◆ WHAT IS NEEDED ◆
Where does the word "Products" occur in the material? Copy each line that has it.

________________________________________

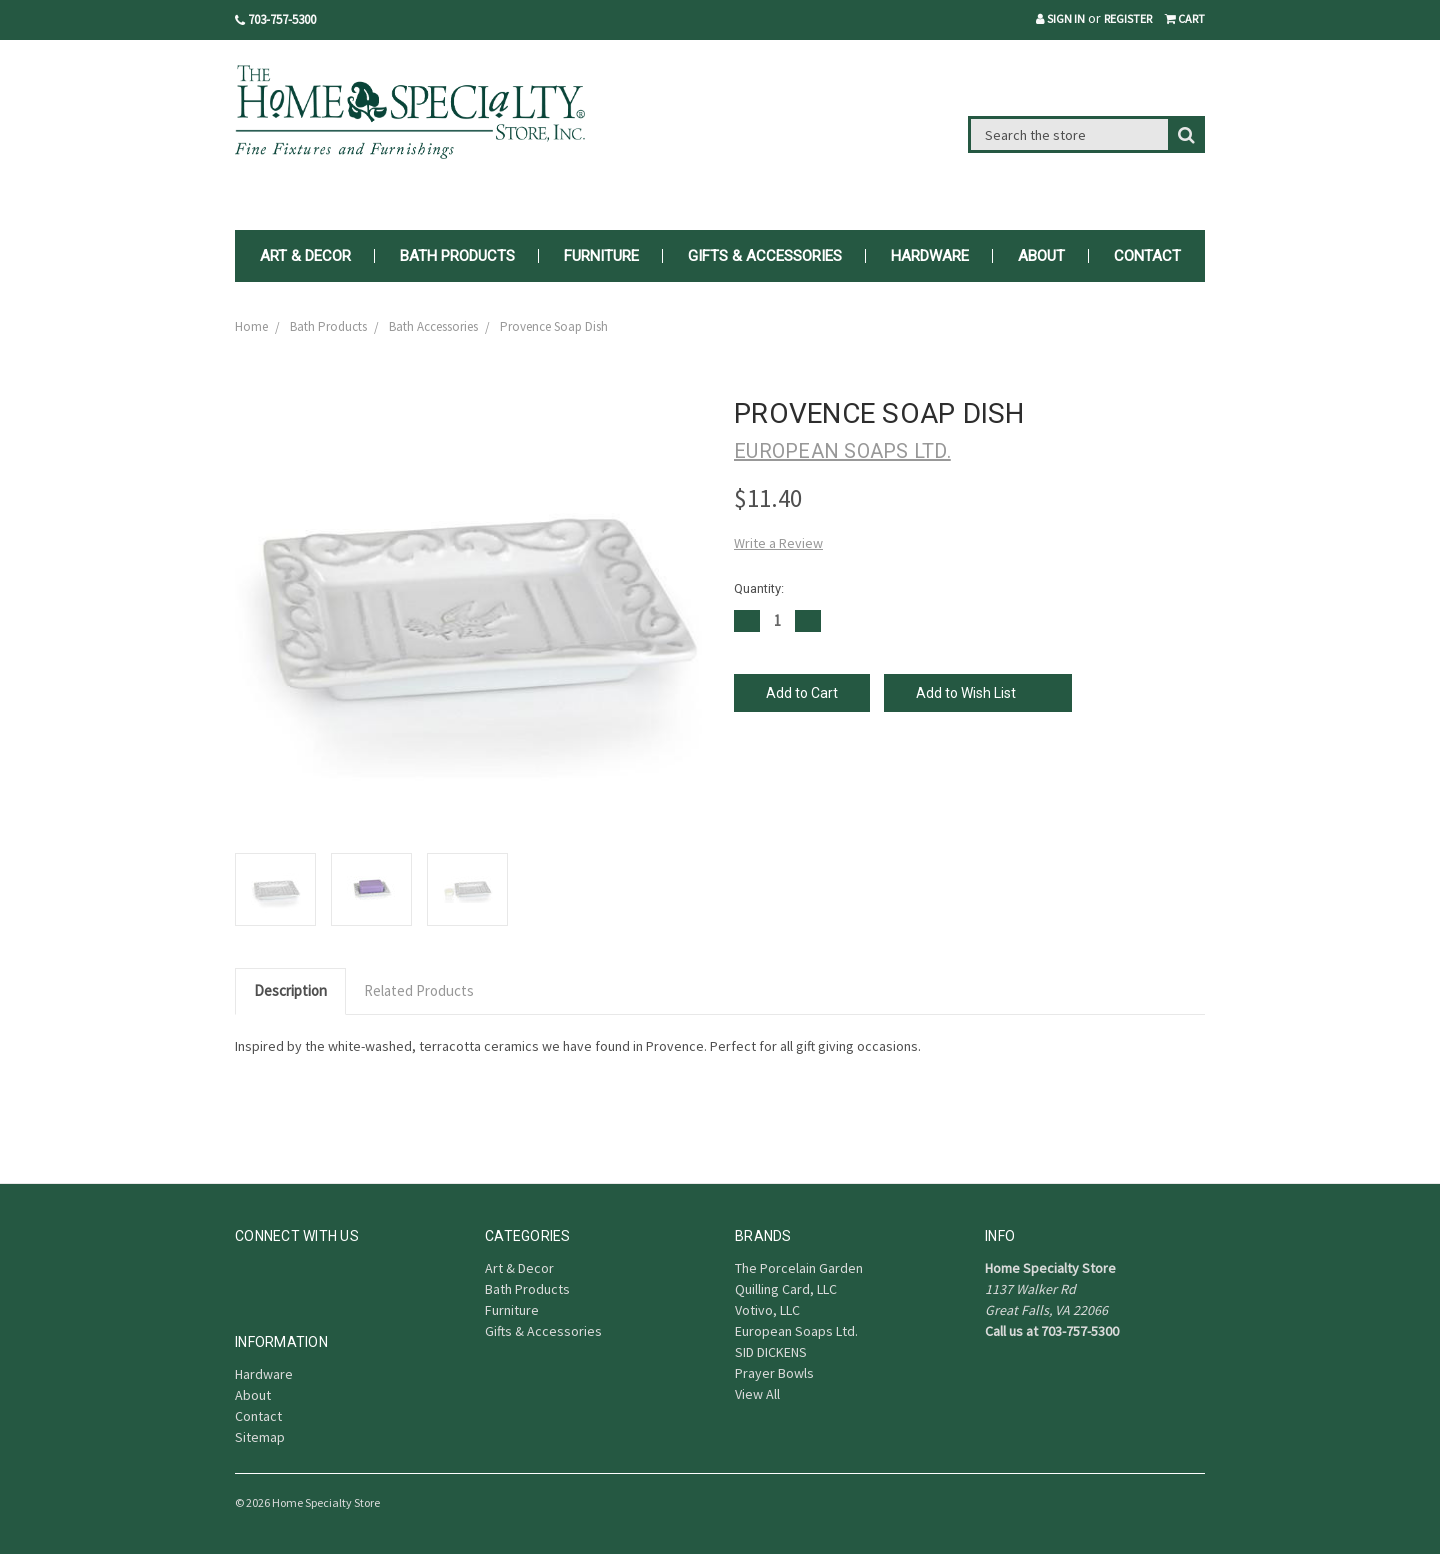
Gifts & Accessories (765, 256)
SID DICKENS (771, 1352)
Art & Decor (305, 256)
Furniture (601, 256)
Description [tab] (290, 990)
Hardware (930, 256)
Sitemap (260, 1437)
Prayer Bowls (774, 1373)
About (1041, 256)
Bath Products (457, 256)
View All (757, 1394)
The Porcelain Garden (799, 1268)
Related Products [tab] (419, 990)
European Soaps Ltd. (796, 1331)
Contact (1147, 256)
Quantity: (759, 588)
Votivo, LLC (767, 1310)
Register (1128, 18)
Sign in (1060, 18)
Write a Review (778, 543)
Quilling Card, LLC (786, 1289)
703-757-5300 (275, 19)
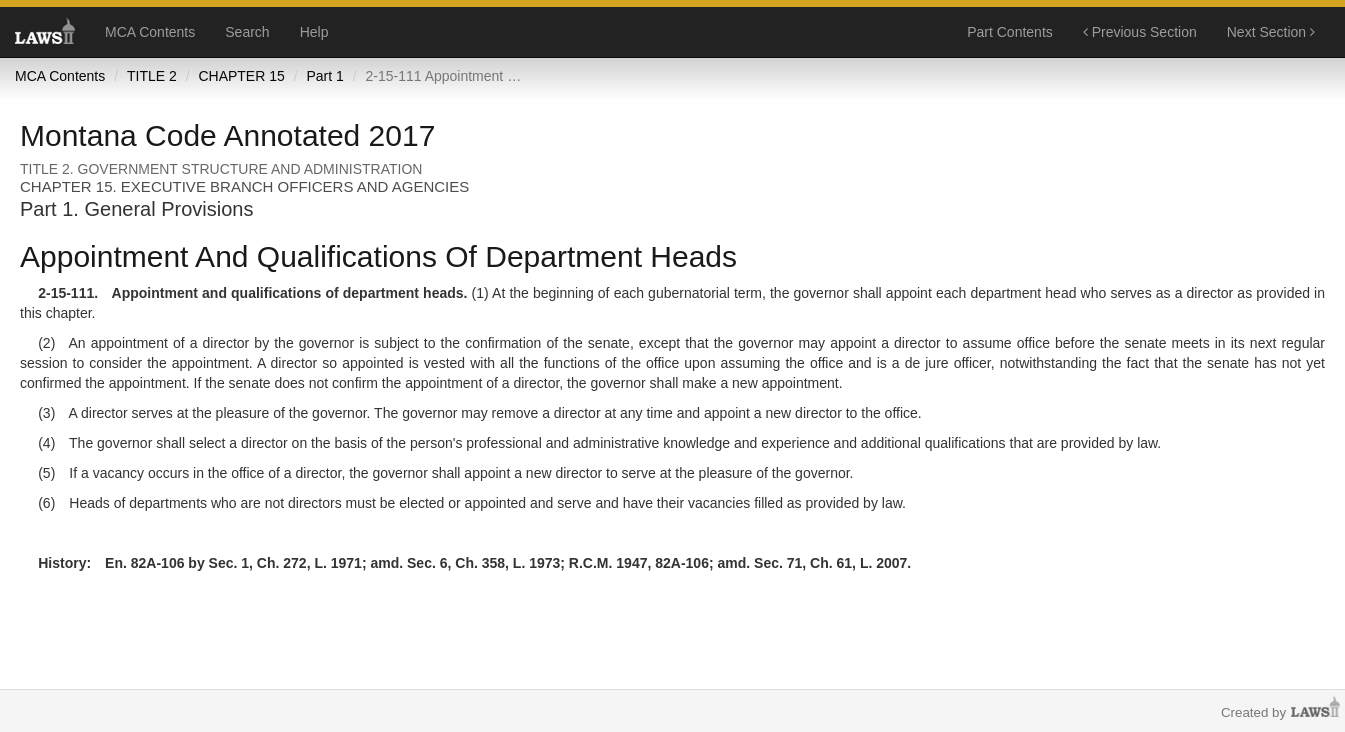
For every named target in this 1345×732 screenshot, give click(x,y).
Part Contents (1010, 32)
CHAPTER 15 (241, 76)
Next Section (1271, 32)
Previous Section (1140, 32)
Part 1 (324, 76)
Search (247, 32)
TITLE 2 (152, 76)
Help (314, 32)
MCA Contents (150, 32)
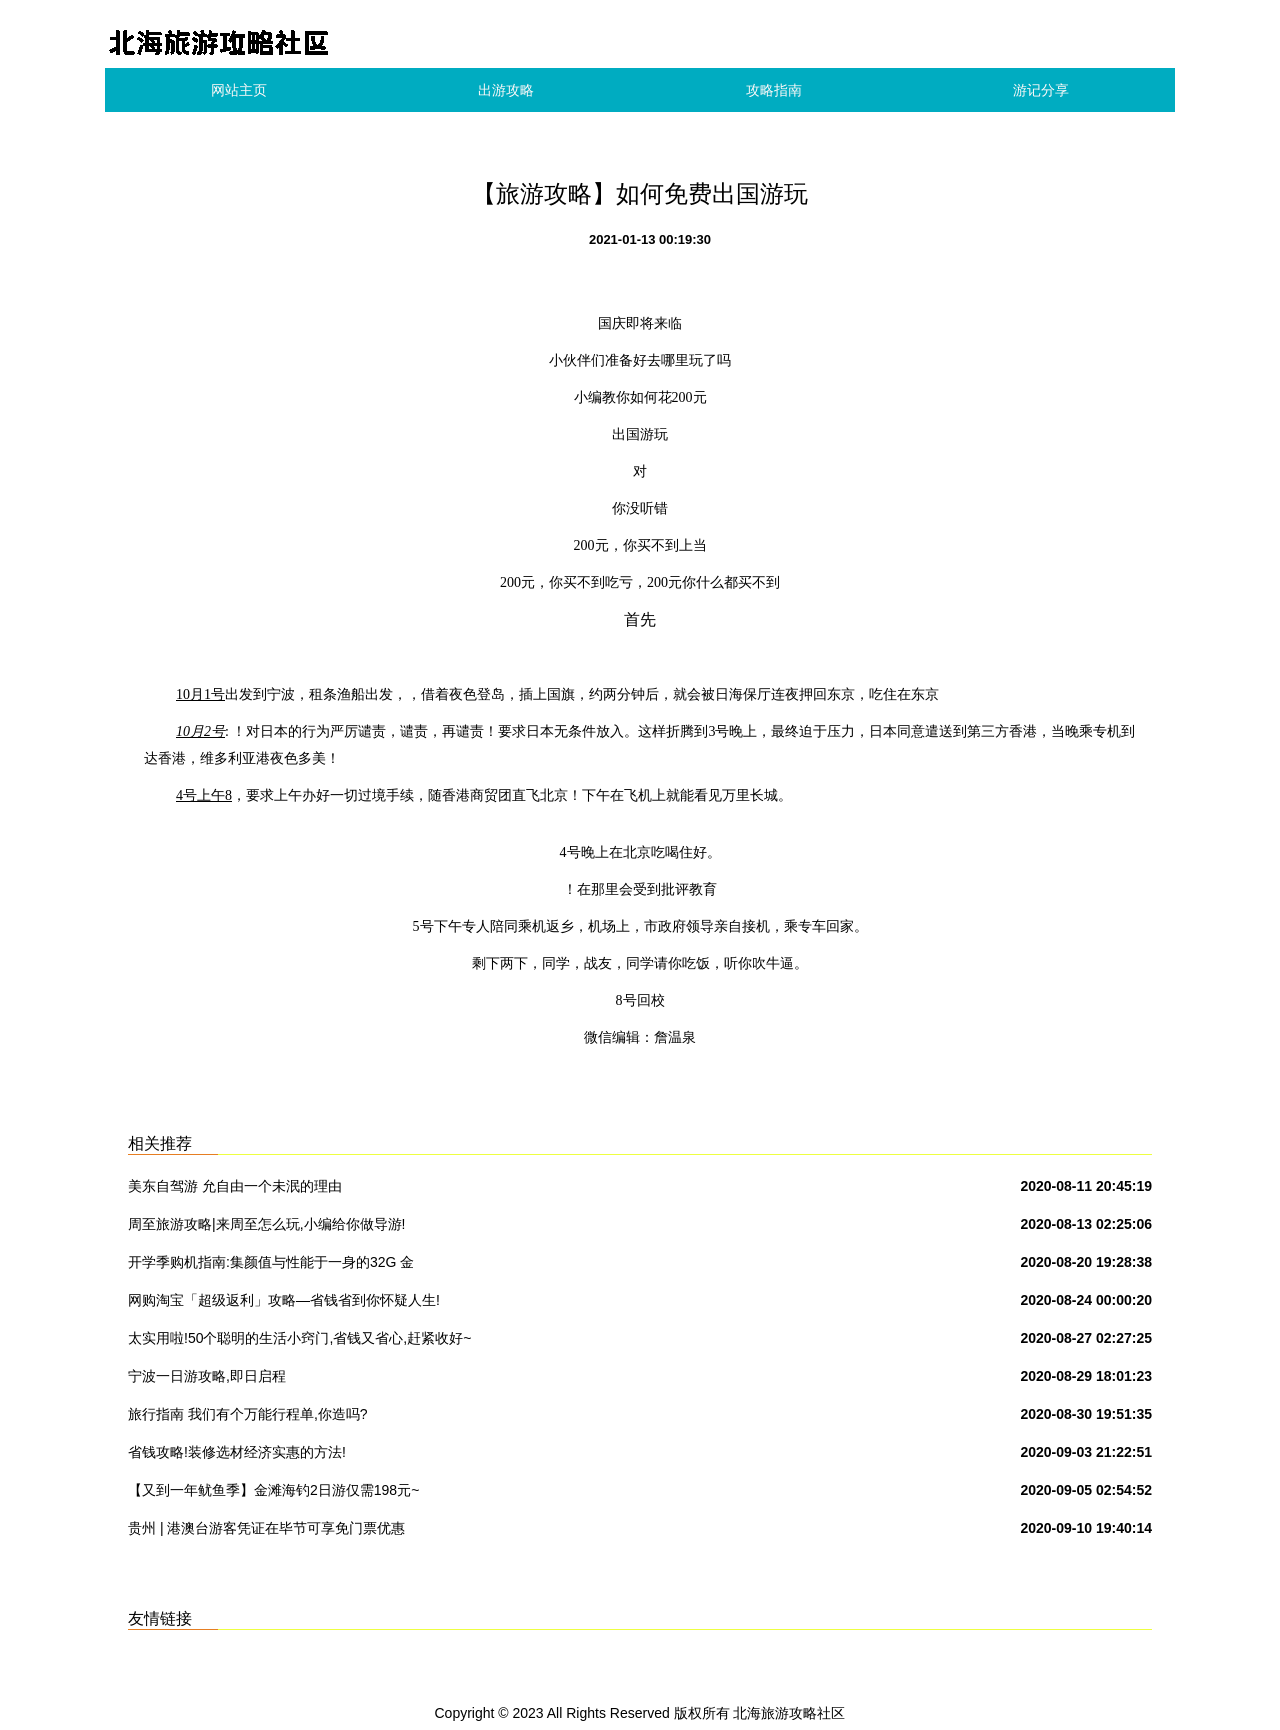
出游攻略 (506, 90)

________________________________________

◆ COMPLETED TASK ◆
Bath Products (457, 256)
Related Products [tab] (419, 990)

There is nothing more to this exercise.